- Born: 11 November 1927 United Kingdom
- Died: 20 September 2012 (aged 84) United States
- Education: University of London
- Known for: Adhesion, Rubber
- Awards: Bingham Medal (1975) Charles Goodyear Medal (1990) Colwyn medal (1977) Whitby Award (1987)
- Scientific career
- Fields: Polymer Science
- Workplaces: BRPRA, University of Akron
- Doctoral students: Tony Kinloch

= Alan Neville Gent =

English scientist (1927-2012)

Alan Neville Gent (11 November 1927 – 20 September 2012) was a British-American physicist. A professor at the University of Akron, he was recognized during his lifetime as a world-leading authority on the topics of adhesion physics, crystalline and glassy polymers, and the fracturing of rubber.

==Biography==
Gent was born in Leicester, England. He obtained degrees in Physics and Mathematics at the University of London, and a doctorate in 1955 in the mechanics of deformation and fracture of rubber and plastics. At age 17, Gent worked as a research assistant at the John Bull Rubber Co. He served in the British Army from 1947 to 1949 before becoming a research physicist and later a principal physicist at the British Rubber Producer's Research Association.
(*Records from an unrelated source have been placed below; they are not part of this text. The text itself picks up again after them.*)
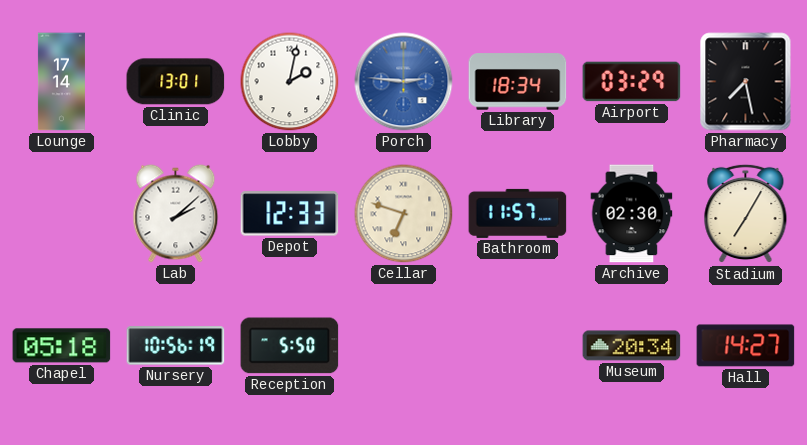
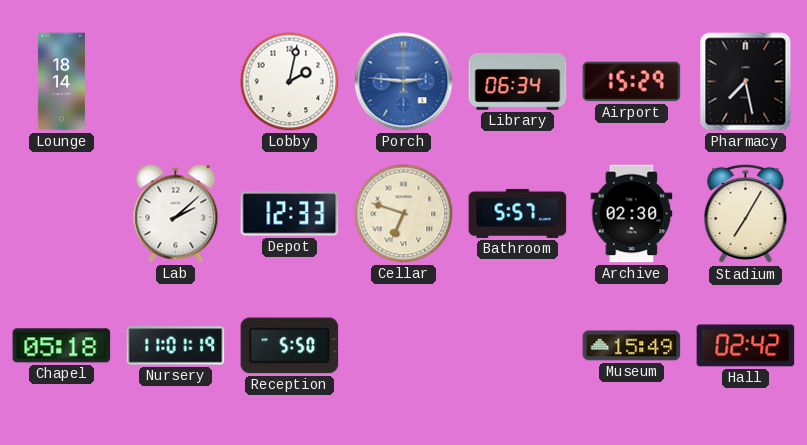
Lounge: 17:14 -> 18:14
Clinic: 13:01 -> none
Library: 18:34 -> 06:34
Airport: 03:29 -> 15:29
Bathroom: 11:57 -> 5:57
Nursery: 10:56 -> 11:01
Museum: 20:34 -> 15:49
Hall: 14:27 -> 02:42
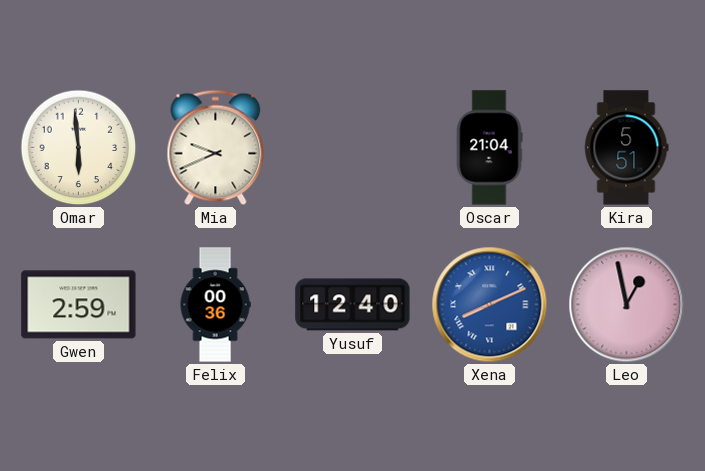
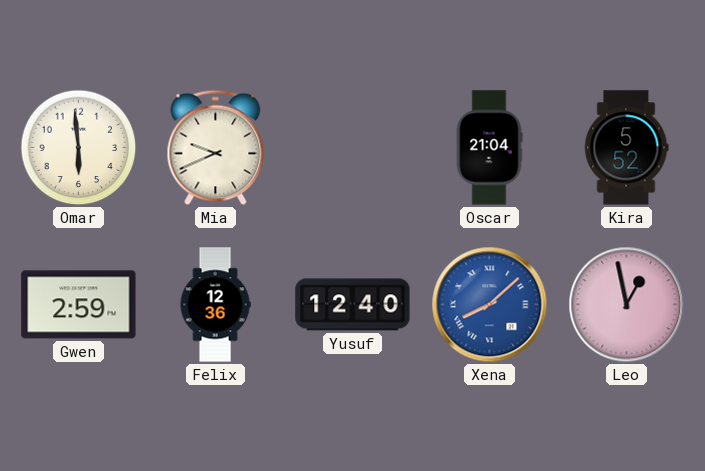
Kira: 5:51 -> 5:52
Felix: 00:36 -> 12:36
Xena: 8:11 -> 8:08
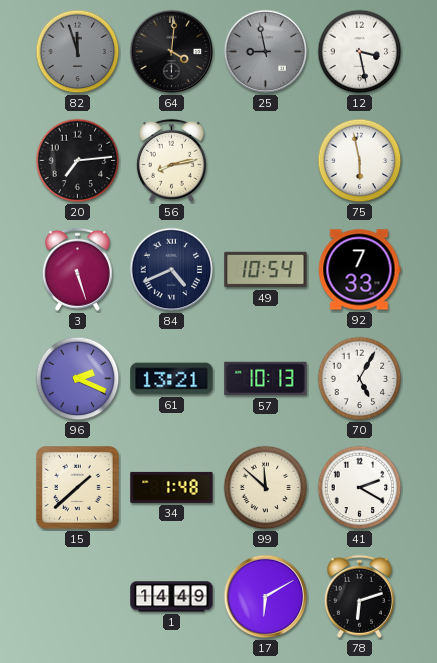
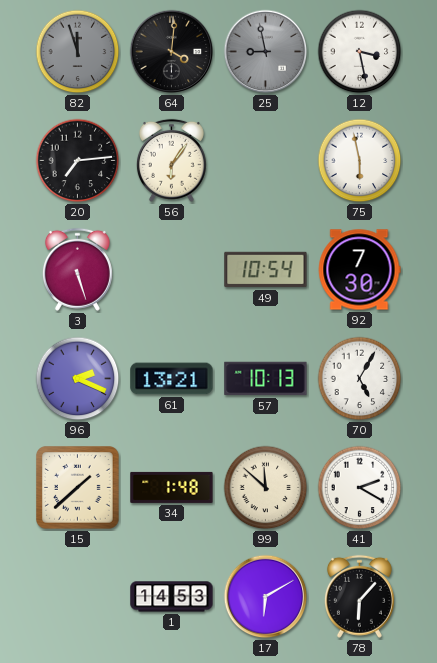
56: 8:13 -> 6:06
84: 4:41 -> none
92: 7:33 -> 7:30
1: 14:49 -> 14:53
78: 6:12 -> 6:07
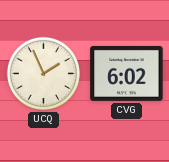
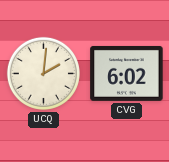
UCQ: 1:56 -> 2:01
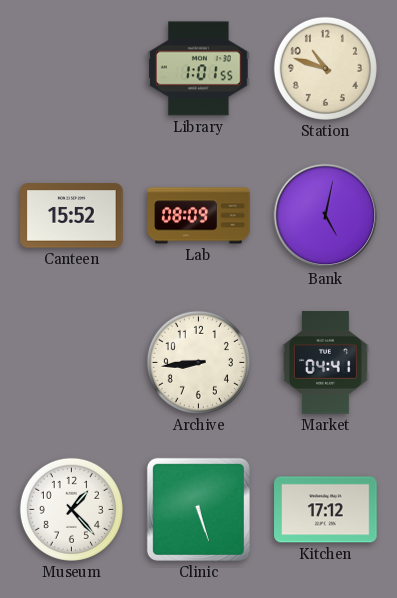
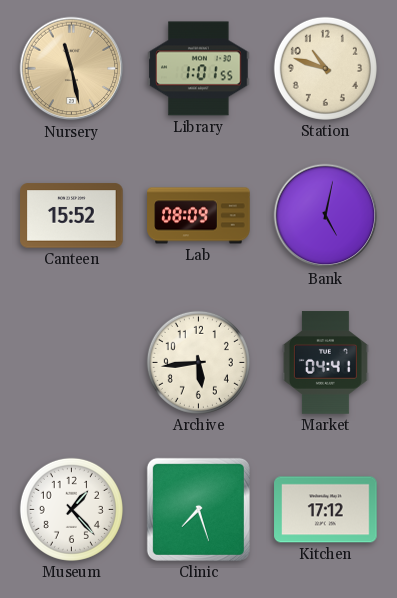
Nursery: none -> 11:28
Archive: 8:44 -> 5:44
Clinic: 5:27 -> 7:27
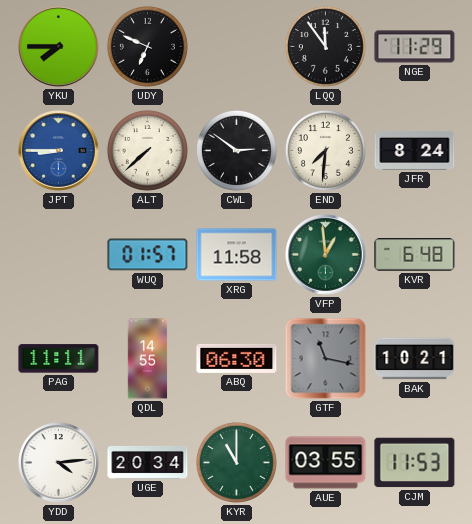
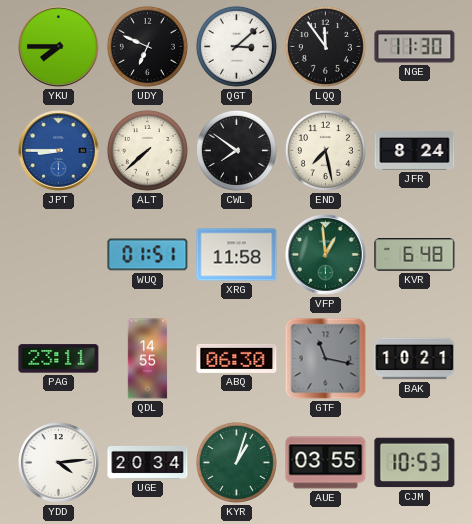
QGT: none -> 3:08
NGE: 11:29 -> 11:30
CWL: 2:51 -> 7:51
END: 7:31 -> 7:28
WUQ: 01:57 -> 01:51
PAG: 11:11 -> 23:11
KYR: 11:00 -> 1:03
CJM: 11:53 -> 10:53
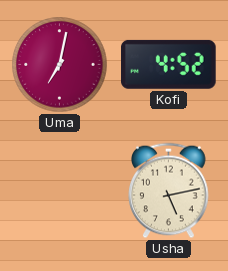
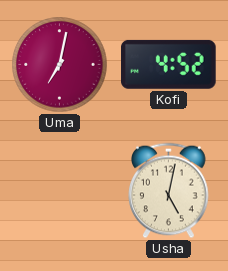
Usha: 5:13 -> 5:02
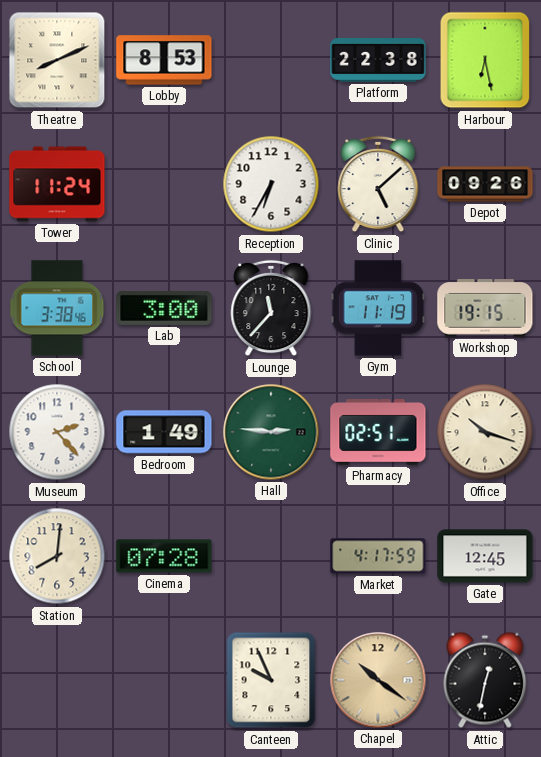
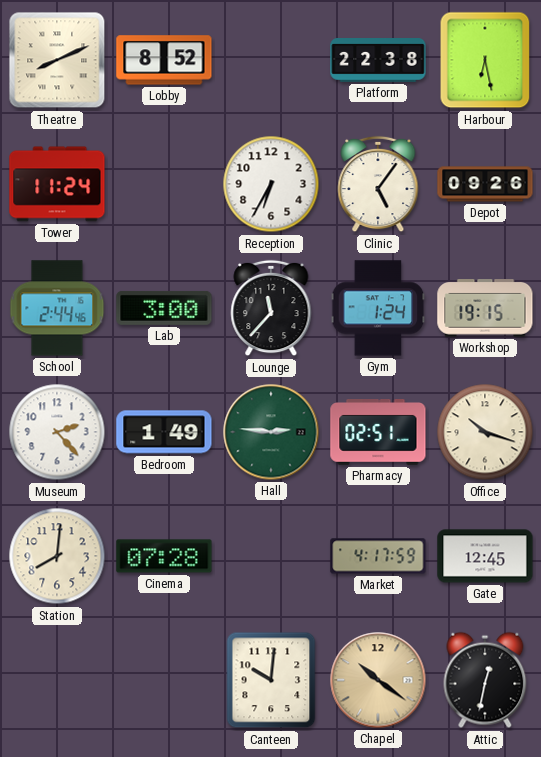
Lobby: 8:53 -> 8:52
Clinic: 5:08 -> 5:06
School: 3:38 -> 2:44
Gym: 11:19 -> 1:24
Canteen: 9:56 -> 10:01
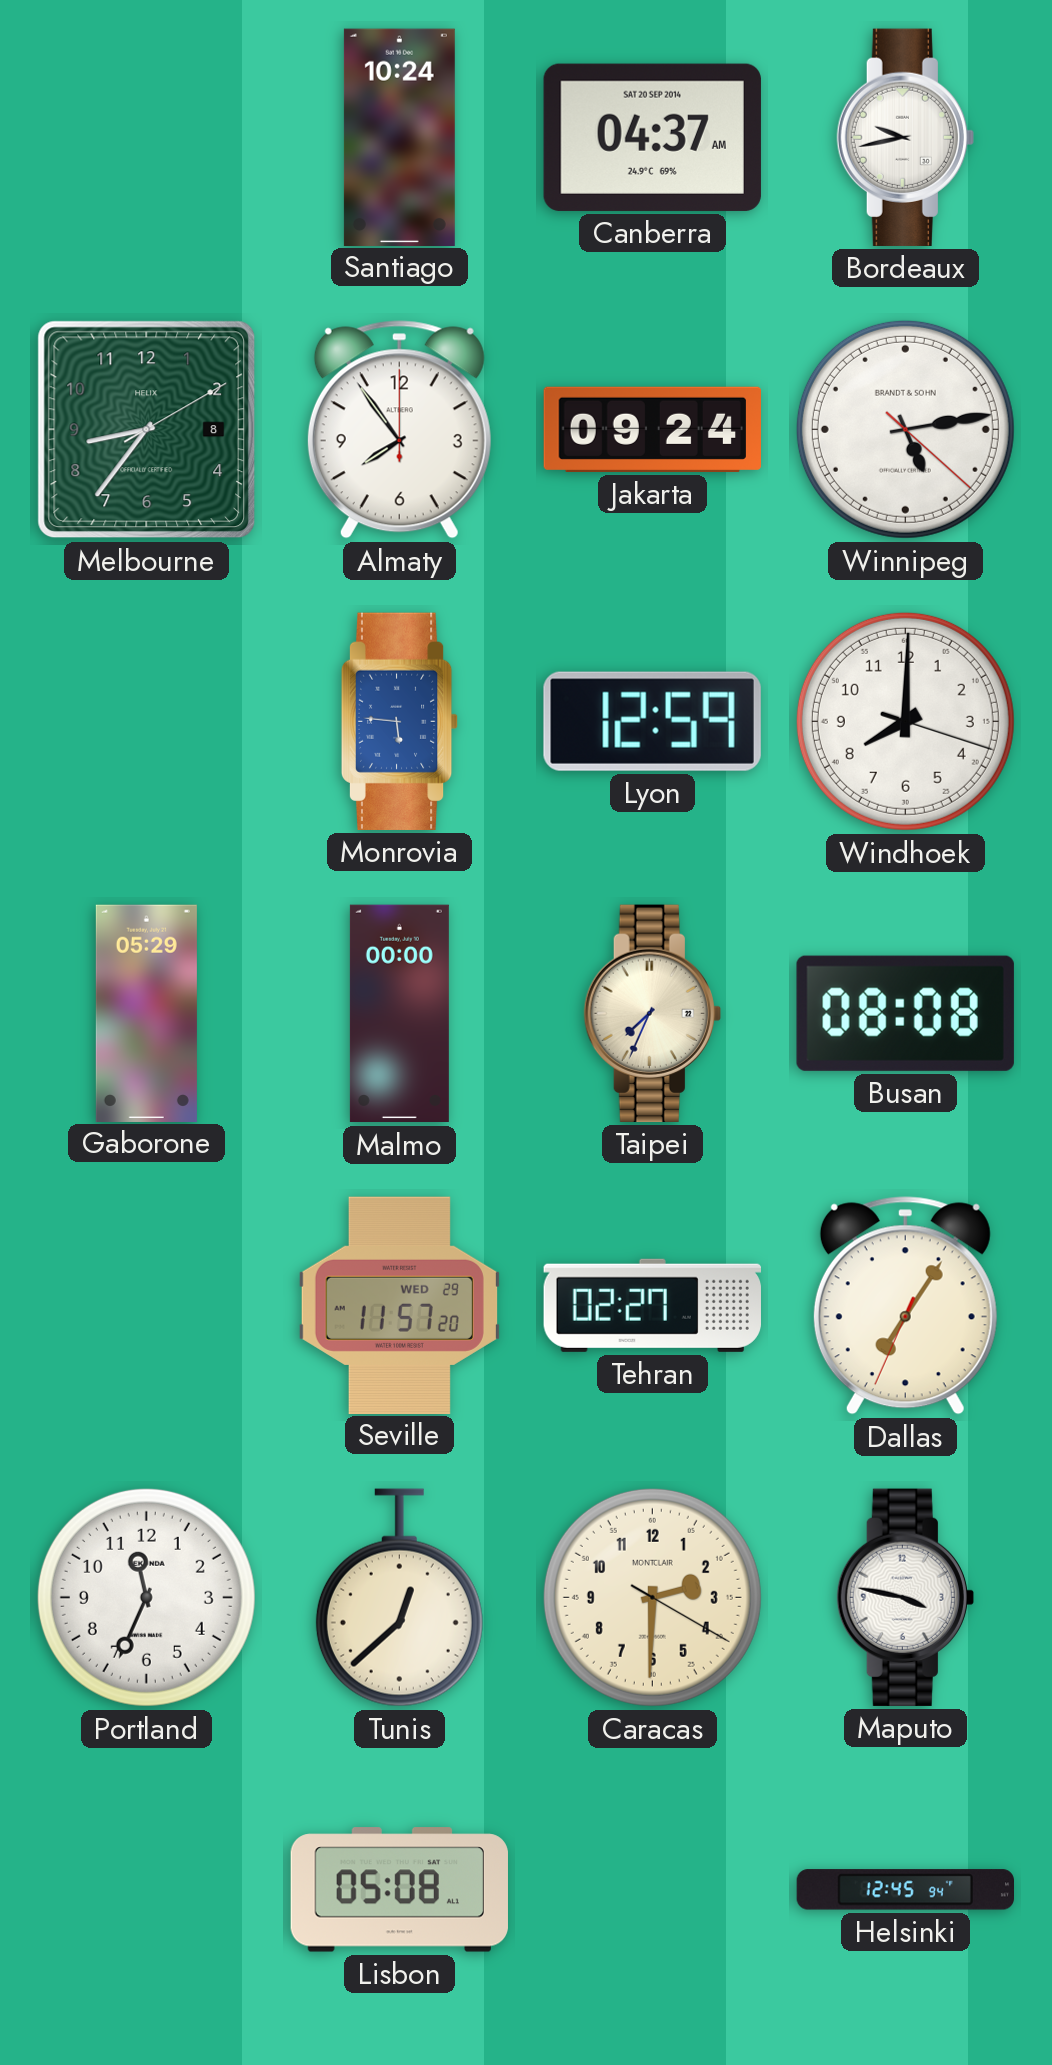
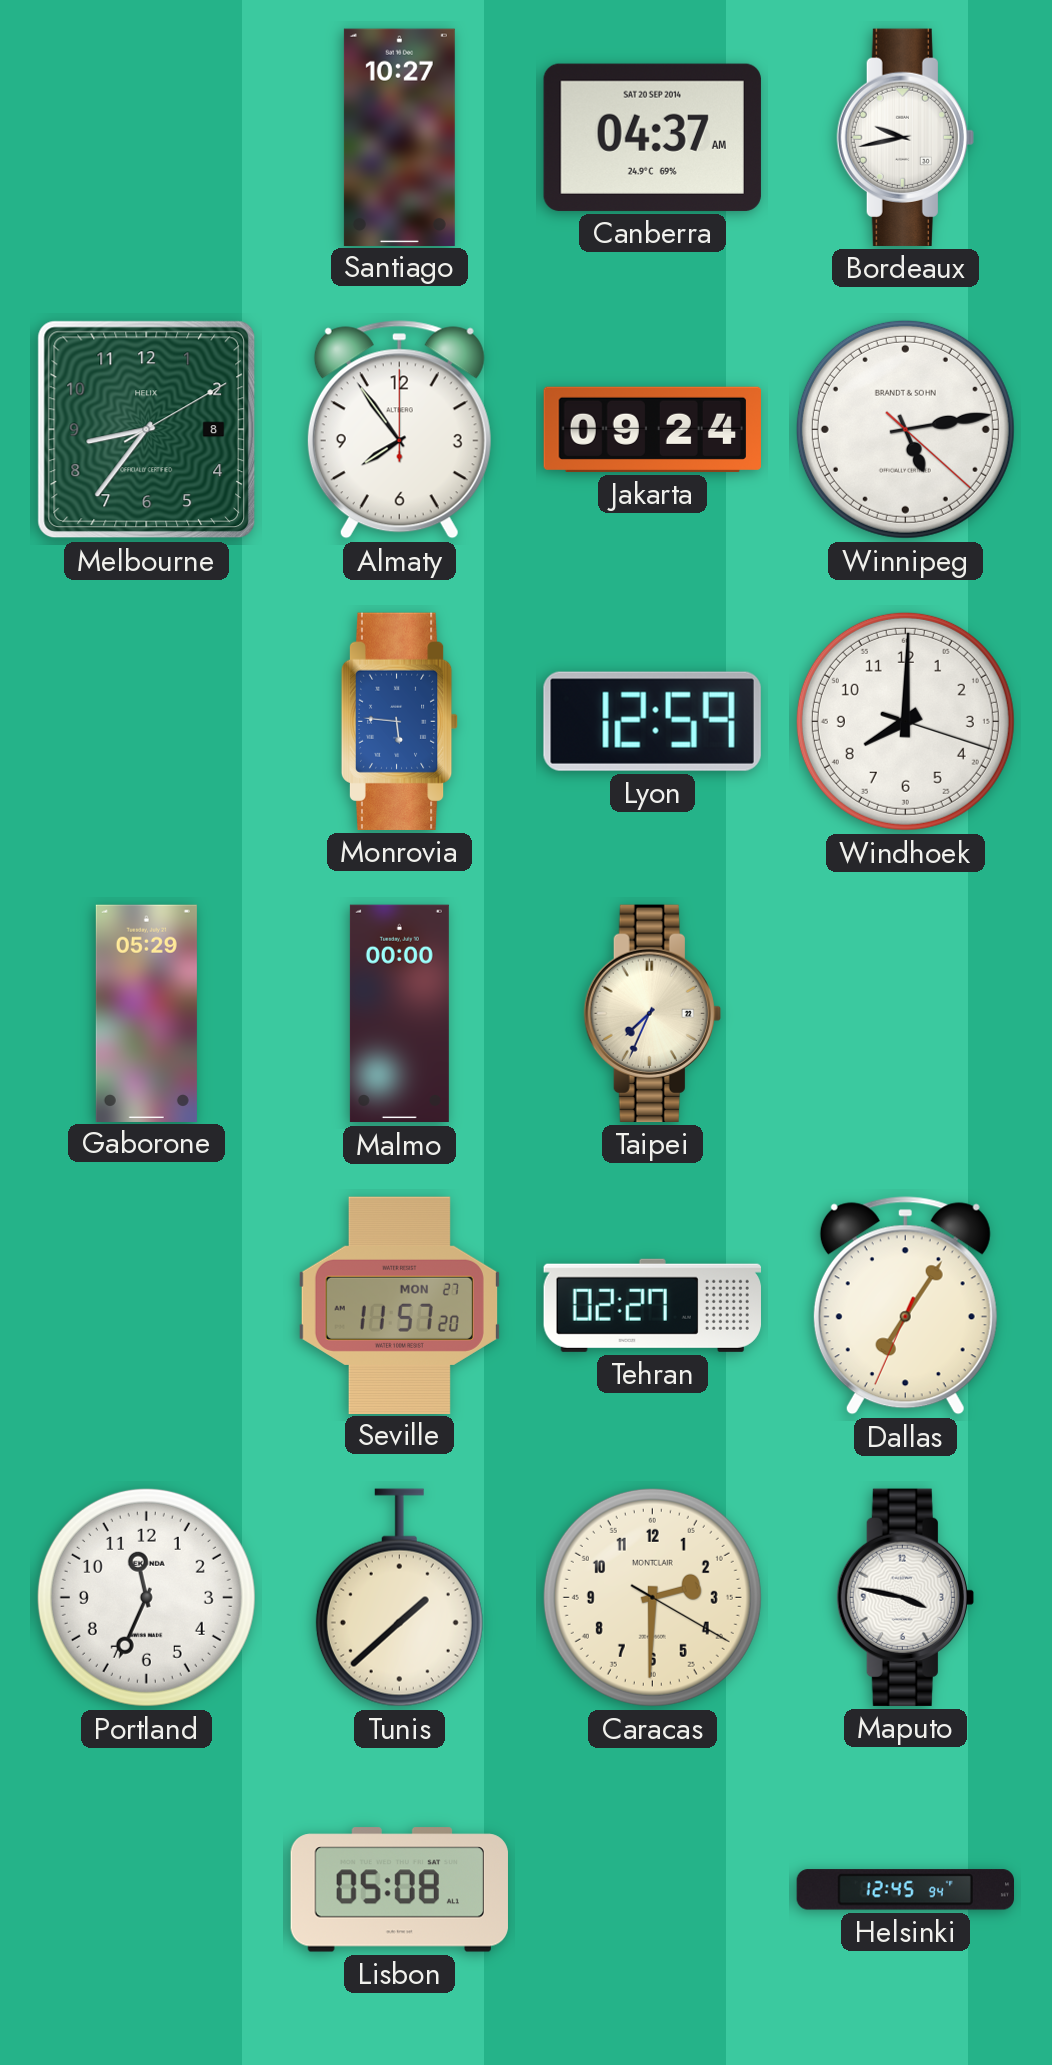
Santiago: 10:24 -> 10:27
Busan: 08:08 -> none
Seville date: WED 29 -> MON 27
Tunis: 12:38 -> 1:38
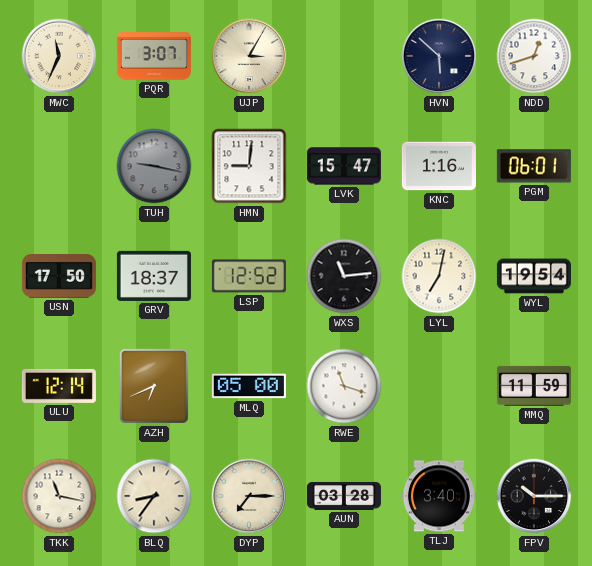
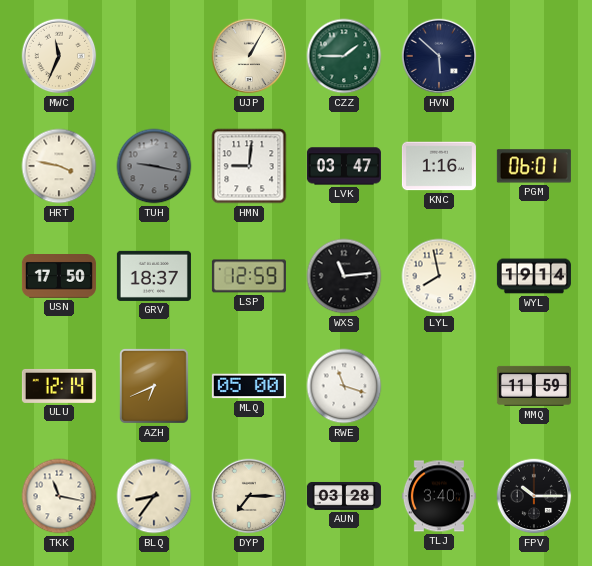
PQR: 3:07 -> none
UJP: 3:05 -> 1:05
CZZ: none -> 1:45
NDD: 12:42 -> none
HRT: none -> 3:47
LVK: 15:47 -> 03:47
LSP: 12:52 -> 12:59
LYL: 7:02 -> 7:58
WYL: 19:54 -> 19:14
In 1961, Gent joined the faculty of the University of Akron, where he spent almost half a century. He was an assistant director of the Institute of Polymer Science and dean of graduate studies and research in addition to being a researcher and professor. Gent discovered the Fletcher-Gent effect and developed the Gent hyperelastic model. He was involved in the investigation of the O-ring failure in the space shuttle Challenger disaster. Gent also published more than 200 works about rubber science. He was the editor and author of the textbook Engineering with Rubber and studied the conditions that cause cavitation in rubber under the action of hydrostatic tensile loading. His most frequently cited work proposed a hyperelastic stress-strain law for rubber. Gent received the 1975 Bingham Medal and the Colwyn Medal of the Plastics and Rubber Institute from the Institute of Materials, Minerals and Mining (IOM3) in 1978 and the George S. Whitby teaching award in 1987. Gent also received the Charles Goodyear Medal from the ACS Rubber Division in 1990.

He died on 20 September 2012 at the age of 85.